Artificial intelligence and the cloud will be the great disrupters in the database landscape in 2019.
In the predictions game, it's time for us to bat clean-up once more. Following Big on Data bro Andrew Brust's roundup of AI-related predictions from a cross-section of industry executives, now it's our turn. We'll focus mostly on what this all means to the database, a technology that after Y2K was thought to be entering its finished state.
In 2019, we view the AI and the cloud as being the great disruptors.
Let's paint the big picture first. At Ovum, we've long forecast that by 2019, half of all new Big Data workloads would run in the cloud. According to our latest data, that scenario is already bearing out, with our surveys showing roughly 45% of respondents reporting running at least some Big Data workloads in the cloud.
The cloud's impact on databases is that it is redefining the basic architectural assumptions on how to design them and manage data. On-premises, it was all about threading the needle in sizing just enough capacity to be fully utilized, but not too much capacity to trigger software audits or result in excess license charges. And for Big Data, it was all about bringing computing to the data because the network overhead of moving all those terabytes was not considered particularly rational.
Enter the cloud, commodity infrastructure, cheapening storage, faster network interconnects, and most of all, virtually limitless scale, and for database vendors, it was back to the drawing board, such as separating storage from computing. Add some fuel to the fire: our belief that the best way to realize value from cloud database deployment is through managed Database-as-a-Service (DBaaS) where patches, upgrades, backups, failovers, and provisioning and handled by the cloud provider, not the DBA. And that sets us up for our first prediction, which by the way, happens to be buzzword-compliant.
Self-driving databases using ML will proliferate
Cloud database providers will apply machine learning (ML) to make their DBaaS offerings self-running. Just over a year ago, Oracle kicked the door open, first with Autonomous Data Warehouse 18c, followed about six months later with Autonomous Transaction Database 18c. Don't try this at home, Oracle only offers the autonomous database in its public cloud, where it, not the DBA, controls the environment.
Applying ML to database operation is a no-brainer for several reasons. First, database operations generate huge quantities of log data to feed the models. Secondly, database operation (especially in a managed cloud service) is a well-bounded problem that resists drift or scope creep. Finally, the legwork that ML automates, such as how to configure a database for different load patterns, or how to optimize queries, is work that, for the DBA, don't add value.
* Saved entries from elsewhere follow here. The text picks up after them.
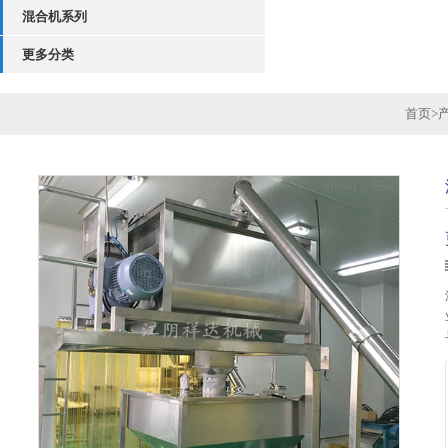
混合机系列
更多分类
首页
>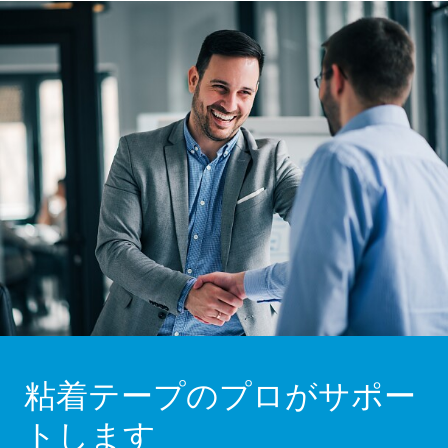
粘着テープのプロがサポー
トします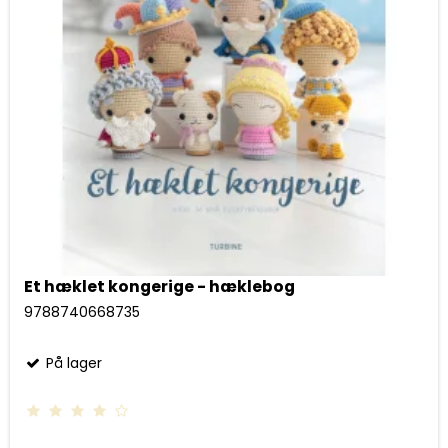
Et hæklet kongerige - hæklebog
9788740668735
På lager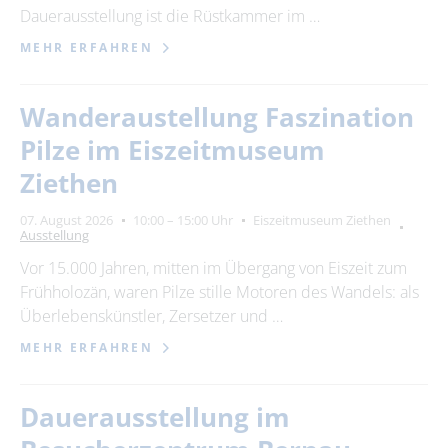
Dauerausstellung ist die Rüstkammer im …
MEHR ERFAHREN
Wanderaustellung Faszination
Pilze im Eiszeitmuseum
Ziethen
07. August 2026
10:00 – 15:00 Uhr
Eiszeitmuseum Ziethen
Ausstellung
Vor 15.000 Jahren, mitten im Übergang von Eiszeit zum
Frühholozän, waren Pilze stille Motoren des Wandels: als
Überlebenskünstler, Zersetzer und …
MEHR ERFAHREN
Dauerausstellung im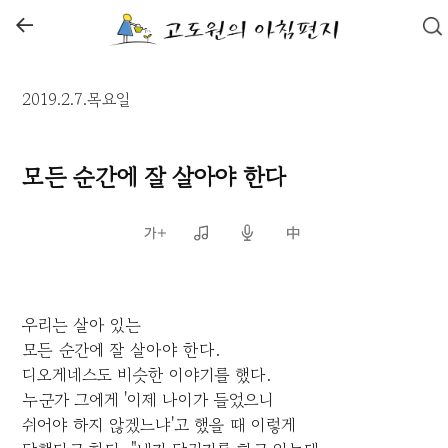
←
2019.2.7.목요일
모든 순간에 잘 살아야 한다
우리는 살아 있는
모든 순간에 잘 살아야 한다.
디오게네스도 비슷한 이야기를 했다.
누군가 그에게 '이제 나이가 들었으니
쉬어야 하지 않겠느냐'고 했을 때 이렇게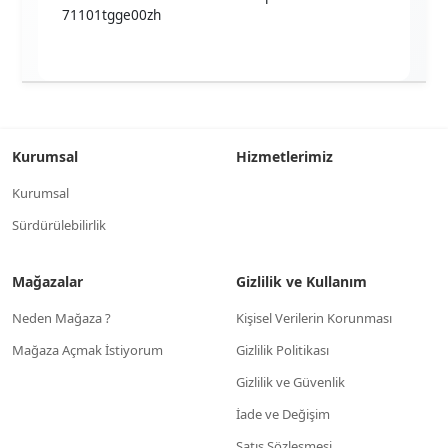
71101tgge00zh
Kurumsal
Hizmetlerimiz
Kurumsal
Sürdürülebilirlik
Mağazalar
Gizlilik ve Kullanım
Neden Mağaza ?
Kişisel Verilerin Korunması
Mağaza Açmak İstiyorum
Gizlilik Politikası
Gizlilik ve Güvenlik
İade ve Değişim
Satış Sözleşmesi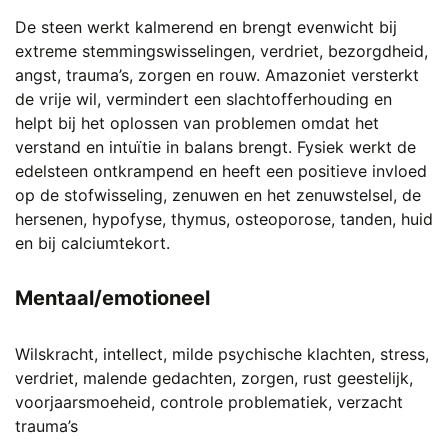
De steen werkt kalmerend en brengt evenwicht bij
extreme stemmingswisselingen, verdriet, bezorgdheid,
angst, trauma’s, zorgen en rouw. Amazoniet versterkt
de vrije wil, vermindert een slachtofferhouding en
helpt bij het oplossen van problemen omdat het
verstand en intuïtie in balans brengt. Fysiek werkt de
edelsteen ontkrampend en heeft een positieve invloed
op de stofwisseling, zenuwen en het zenuwstelsel, de
hersenen, hypofyse, thymus, osteoporose, tanden, huid
en bij calciumtekort.
Mentaal/emotioneel
Wilskracht, intellect, milde psychische klachten, stress,
verdriet, malende gedachten, zorgen, rust geestelijk,
voorjaarsmoeheid, controle problematiek, verzacht
trauma’s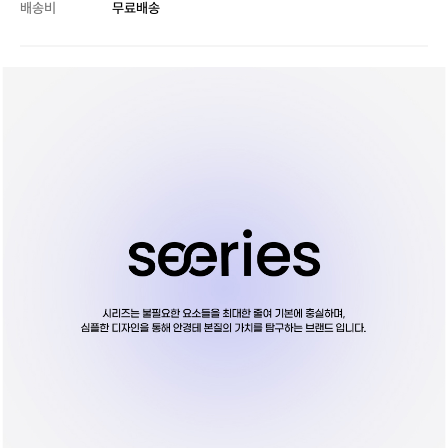
배송비
무료배송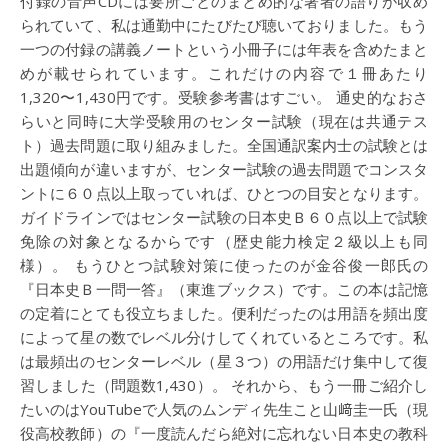
付録の音声CDには要所ごとのまとめ的な著者の語りが収め
られていて、私は通勤中にたびたび聴いておりました。もう
一つの付録の講義ノートという小冊子には年表を含めたまと
めが載せられています。これだけの内容で１冊あたり
1,320〜1,430円です。受験参考書はすごい。 通史的なおさ
らいと同時に大学受験用のセンター試験（現在は共通テス
ト）過去問題に取り組みました。全国通訳案内士の試験とは
出題傾向が違いますが、センター試験の過去問題でコンスタ
ントに６０点以上取っていれば、ひとつの目安となります。
ガイドラインではセンター試験の日本史Ｂ６０点以上で試験
免除の対象となるからです（歴史能力検定２級以上も同
様）。 もうひとつ試験対策に使ったのが金谷俊一郎氏の
『日本史Ｂ一問一答』（東進ブックス）です。この本は記憶
の定着にとても役立ちました。便利だったのは用語を頻出度
によって星の数でレベル分けしてくれているところです。私
は最頻出のセンターレベル（星３つ）の用語だけ集中して復
習しました（問題数1,430）。 それから、もう一冊ご紹介し
たいのはYouTubeで人気のムンディ先生こと山﨑圭一氏（現
役高校教師）の『一度読んだら絶対に忘れない日本史の教科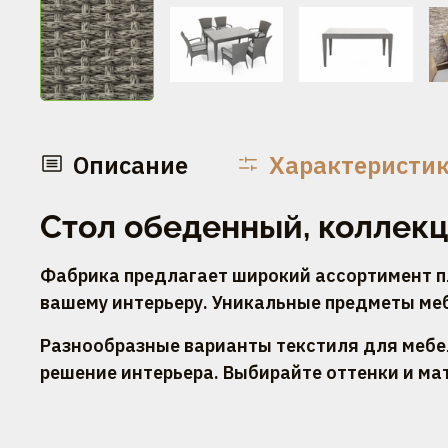
Описание
Характеристи
Стол обеденный, коллекц
Фабрика предлагает широкий ассортимент пл
вашему интерьеру. Уникальные предметы ме
Разнообразные варианты текстиля для мебел
решение интерьера. Выбирайте оттенки и ма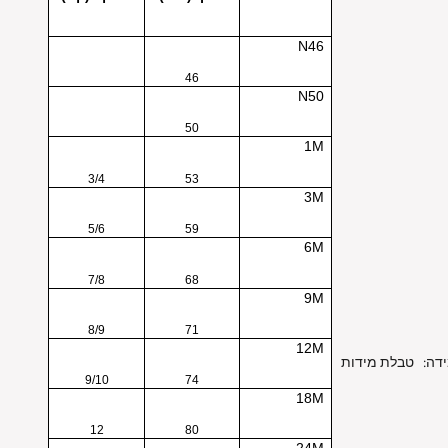
N46
46
N50
50
1M
3/4
53
3M
5/6
59
6M
7/8
68
9M
8/9
71
12M
דה:
טבלת מידות
9/10
74
18M
12
80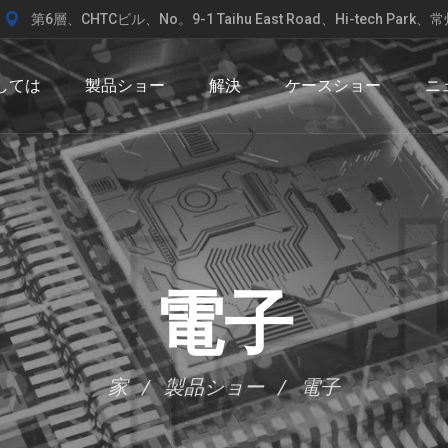
第6層、CHTCビル、No。9-1 Taihu East Road、Hi-tech Pa
しては
製品ショー
解決
ケースショー
ニ
電子
家
製品ショー
電子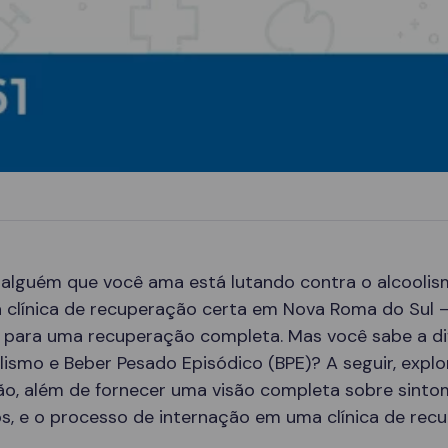
 alguém que você ama está lutando contra o alcoolis
a clínica de recuperação certa em Nova Roma do Sul 
e para uma recuperação completa. Mas você sabe a d
lismo e Beber Pesado Episódico (BPE)? A seguir, expl
ão, além de fornecer uma visão completa sobre sinto
s, e o processo de internação em uma clínica de rec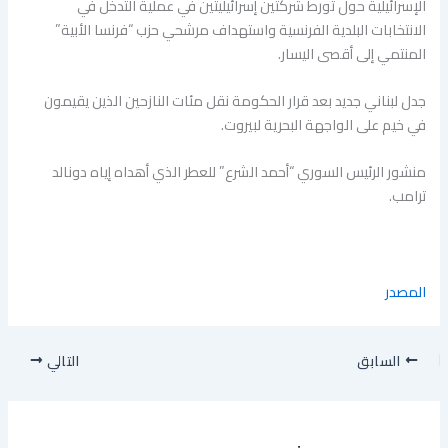
الإسرائيلية حول تورط شركتين إسرائيليتين في عملية التدخل في
الانتخابات البلدية الفرنسية واستهداف مرشحي حزب “فرنسا الأبية”
المنتمي إلى أقصى اليسار.
جدل لبناني جديد بعد قرار الحكومة نقل مئات النازحين الذين يقيمون
في خيم على الواجهة البحرية لبيروت.
منشور الرئيس السوري “أحمد الشرع” للعطر الذي أهداه إياه دونالد
ترامب.
المصدر
السابق
التالي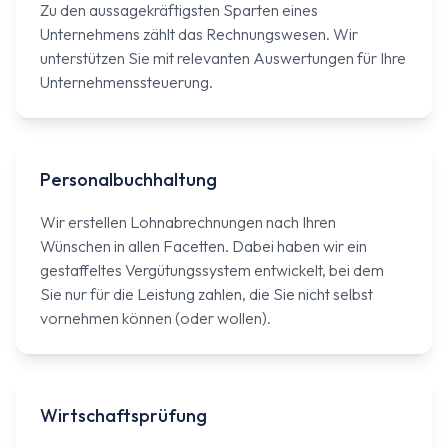
Zu den aussagekräftigsten Sparten eines
Unternehmens zählt das Rechnungswesen. Wir
unterstützen Sie mit relevanten Auswertungen für Ihre
Unternehmenssteuerung.
Personalbuchhaltung
Wir erstellen Lohnabrechnungen nach Ihren
Wünschen in allen Facetten. Dabei haben wir ein
gestaffeltes Vergütungssystem entwickelt, bei dem
Sie nur für die Leistung zahlen, die Sie nicht selbst
vornehmen können (oder wollen).
Wirtschaftsprüfung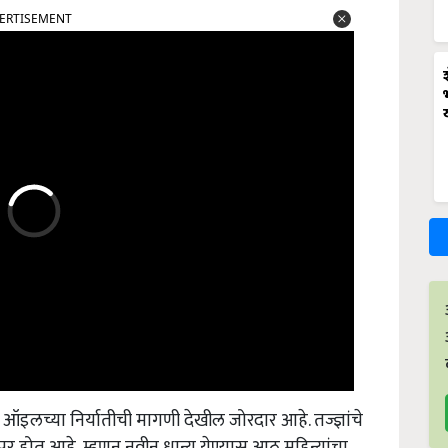
ERTISEMENT
इलच्या निर्यातीची मागणी देखील जोरदार आहे. तज्ज्ञांचे
पर होत आहे, म्हणून नवीन धान्य येण्यास आठ महिन्यांचा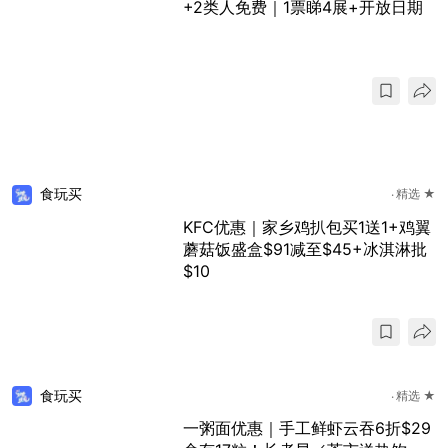
+2类人免费｜1票睇4展+开放日期
食玩买
精选 ★
KFC优惠｜家乡鸡扒包买1送1+鸡翼
蘑菇饭盛盒$91减至$45+冰淇淋批
$10
食玩买
精选 ★
一粥面优惠｜手工鲜虾云吞6折$29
Not surprisingly, the advent of autonomous databases created significant fears among DBAs as to the security of their jobs. As we noted in our Oracle OpenWorld postmortem, the longest line that we saw for any breakout was the one for DBA vs. Autonomous Database session. As we noted in that piece, unless their employers are stupid, they will still have jobs – you still need DBAs to make strategic decisions on what the database will cover, design the schema, and set (and be accountable for) policies related to running and securing the database.
Serverless becomes checkbox option
We also expect that serverless computing, which was first introduced with AWS Lambda to simplify application development by eliminating the need to provision servers with autoscaling, will become increasingly widespread with cloud DBaaS services. In this scenario, DBAs specify upper and lower thresholds and then the database auto sales. Examples include Amazon DynamoDB, where serverless is core to the design, and Amazon Aurora, where serverless was recently introduced as an option for applications where spikes are infrequent or hard to predict. Google Cloud Firestore is also serverless; over the past year, MongoDB introduced its Stitch serverless offering for its Atlas cloud service.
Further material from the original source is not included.